PROBLEM: Make an exact copy of the records, and keep the pictures out of it.

[Excerpts from a dataset]
*-*-*
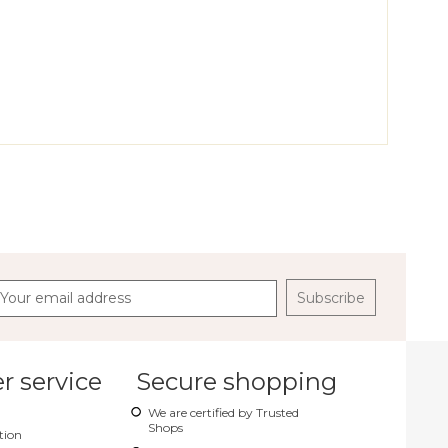
Subscribe
 service
Secure shopping
We are certified by Trusted
Shops
tion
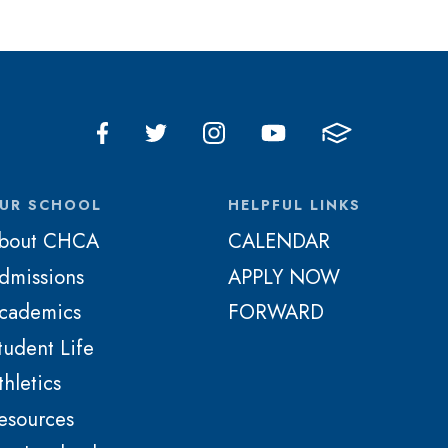
UR SCHOOL
HELPFUL LINKS
bout CHCA
CALENDAR
dmissions
APPLY NOW
cademics
FORWARD
tudent Life
thletics
esources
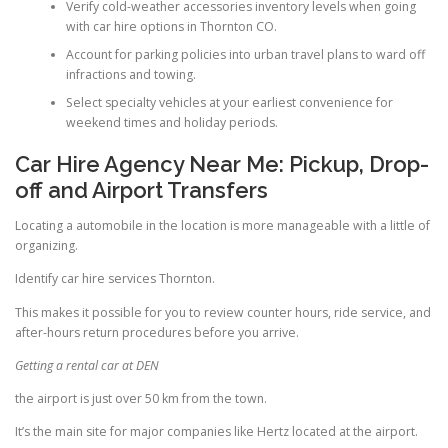
Verify cold-weather accessories inventory levels when going
with car hire options in Thornton CO.
Account for parking policies into urban travel plans to ward off
infractions and towing.
Select specialty vehicles at your earliest convenience for
weekend times and holiday periods.
Car Hire Agency Near Me: Pickup, Drop-
off and Airport Transfers
Locating a automobile in the location is more manageable with a little of
organizing.
Identify car hire services Thornton.
This makes it possible for you to review counter hours, ride service, and
after-hours return procedures before you arrive.
Getting a rental car at DEN
the airport is just over 50 km from the town.
It’s the main site for major companies like Hertz located at the airport.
*-*-*
EXERCISE SOLUTION:
Subscribe
 service
Secure shopping
We are certified by Trusted
Shops
tion
UR SCHOOL
HELPFUL LINKS
bout CHCA
CALENDAR
dmissions
APPLY NOW
cademics
FORWARD
tudent Life
thletics
esources
Verify cold-weather accessories inventory levels when going
with car hire options in Thornton CO.
Account for parking policies into urban travel plans to ward off
infractions and towing.
Select specialty vehicles at your earliest convenience for
weekend times and holiday periods.
Car Hire Agency Near Me: Pickup, Drop-
off and Airport Transfers
Locating a automobile in the location is more manageable with a little of
organizing.
Identify car hire services Thornton.
This makes it possible for you to review counter hours, ride service, and
after-hours return procedures before you arrive.
Getting a rental car at DEN
the airport is just over 50 km from the town.
It’s the main site for major companies like Hertz located at the airport.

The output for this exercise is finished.